Let $w \in \mathbb C$ where $|w|=1$.
I am trying to prove that there exists $ \theta \in \mathbb R$ such that $- \frac{i}{2}(w^n-w^{-n})=\sin(n\theta)$ for all $n\in \mathbb N$
To begin, I thought about using DMT which states that
$(\cos\theta+i\sin\theta)^n= \cos(n\theta)+i\sin(n\theta),$ for any $\theta\in\mathbb R$, $n\in\mathbb Z$ but I am not exactly sure how to use this proposition in the proof.
Any help is appreciated!
On
Hint: Multiplication by $w$ is a rotation of a certain angle $θ$ about the origin because $|w| = 1$. So multiplication by $w^n$ is of course a rotation of $nθ$ about the origin. Also, $w^{-1}$ is the reflection of $w$ about the real axis because $|w| = 1$. Same for $w^{-n}$ and $w^n$.
On
Given that: $- \frac{i}{2}(w^n-w^{-n})=\sin(n\theta)$ for all $n\in \mathbb N$
So we can say that $$-2i\cdot \frac{i}{2}(w^n-w^{-n})=2i \sin(n\theta)$$ $$(w^n-w^{-n})=\left(\cos n\theta + i\sin n\theta \right) - \left(\cos n\theta - i\sin n\theta \right)$$ $$(w^n-w^{-n})=\left(\cos \theta + i\sin \theta \right)^n - \left(\cos \theta + i\sin \theta \right)^{-n}$$
So it is evident from above that: $$w=\cos \theta + i\sin \theta $$ and hence $\theta$ is the argument of the complex number $w$.

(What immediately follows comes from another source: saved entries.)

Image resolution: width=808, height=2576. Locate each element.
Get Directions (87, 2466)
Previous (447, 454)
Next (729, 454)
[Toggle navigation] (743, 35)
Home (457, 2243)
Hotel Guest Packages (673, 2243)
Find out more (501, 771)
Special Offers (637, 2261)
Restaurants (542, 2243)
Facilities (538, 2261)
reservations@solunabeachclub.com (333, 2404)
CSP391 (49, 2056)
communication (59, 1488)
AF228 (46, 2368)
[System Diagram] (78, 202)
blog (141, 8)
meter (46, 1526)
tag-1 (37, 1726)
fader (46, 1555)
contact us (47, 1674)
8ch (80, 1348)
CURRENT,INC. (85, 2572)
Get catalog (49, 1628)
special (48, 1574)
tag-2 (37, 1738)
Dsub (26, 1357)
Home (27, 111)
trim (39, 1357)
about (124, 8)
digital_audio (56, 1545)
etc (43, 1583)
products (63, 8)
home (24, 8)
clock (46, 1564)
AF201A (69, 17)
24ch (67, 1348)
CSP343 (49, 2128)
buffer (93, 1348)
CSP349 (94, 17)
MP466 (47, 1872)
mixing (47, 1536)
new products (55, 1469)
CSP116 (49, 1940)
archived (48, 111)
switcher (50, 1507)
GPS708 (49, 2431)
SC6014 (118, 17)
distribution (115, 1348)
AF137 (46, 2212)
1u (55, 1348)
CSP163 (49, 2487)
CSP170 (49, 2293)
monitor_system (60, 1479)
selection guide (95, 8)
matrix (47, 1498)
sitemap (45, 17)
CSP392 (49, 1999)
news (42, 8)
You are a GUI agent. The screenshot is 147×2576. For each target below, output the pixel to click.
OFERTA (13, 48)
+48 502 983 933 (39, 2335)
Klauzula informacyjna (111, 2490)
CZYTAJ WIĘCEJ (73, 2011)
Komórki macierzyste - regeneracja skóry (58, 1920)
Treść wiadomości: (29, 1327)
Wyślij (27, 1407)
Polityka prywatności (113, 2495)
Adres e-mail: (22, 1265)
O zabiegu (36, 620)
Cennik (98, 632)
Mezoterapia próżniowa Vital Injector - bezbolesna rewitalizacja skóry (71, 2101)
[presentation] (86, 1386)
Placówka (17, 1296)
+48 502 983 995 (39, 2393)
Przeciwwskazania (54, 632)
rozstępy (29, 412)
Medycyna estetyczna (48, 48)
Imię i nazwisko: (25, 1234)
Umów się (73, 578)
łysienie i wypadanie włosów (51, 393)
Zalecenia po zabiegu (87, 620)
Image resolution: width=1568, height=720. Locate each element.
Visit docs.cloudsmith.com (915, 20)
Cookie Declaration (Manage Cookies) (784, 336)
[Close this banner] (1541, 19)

If you put $w=\cos\theta + i\sin\theta$, then as you have noted, we have $w^n = \cos(n\theta) + i\sin(n\theta)$, and also $w^{-n} = \cos(n\theta) - i\sin(n\theta)$. Hence $$-\frac{i}{2}(w^n - w^{-n}) = -\frac{i}{2}(2i\sin(n\theta)) = \sin(n\theta),$$ so it turns out that you can pick $\theta$ to be the argument of the complex number $w$.